Items listed in a dataset
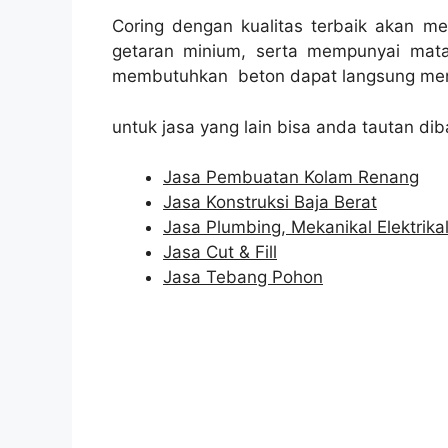
Coring dengan kualitas terbaik akan m
getaran minium, serta mempunyai mata
membutuhkan beton dapat langsung men
untuk jasa yang lain bisa anda tautan dib
Jasa Pembuatan Kolam Renang
Jasa Konstruksi Baja Berat
Jasa Plumbing, Mekanikal Elektrika
Jasa Cut & Fill
Jasa Tebang Pohon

● WORK TO COMPLETE: Up to and including the line that holds "Jasa Cut & Fill", restate word for word each line of the records from their start, and only those lines, leaving out the pictures.

● WORKED SOLUTION:
Coring dengan kualitas terbaik akan m
getaran minium, serta mempunyai mata
membutuhkan beton dapat langsung men
untuk jasa yang lain bisa anda tautan dib
Jasa Pembuatan Kolam Renang
Jasa Konstruksi Baja Berat
Jasa Plumbing, Mekanikal Elektrika
Jasa Cut & Fill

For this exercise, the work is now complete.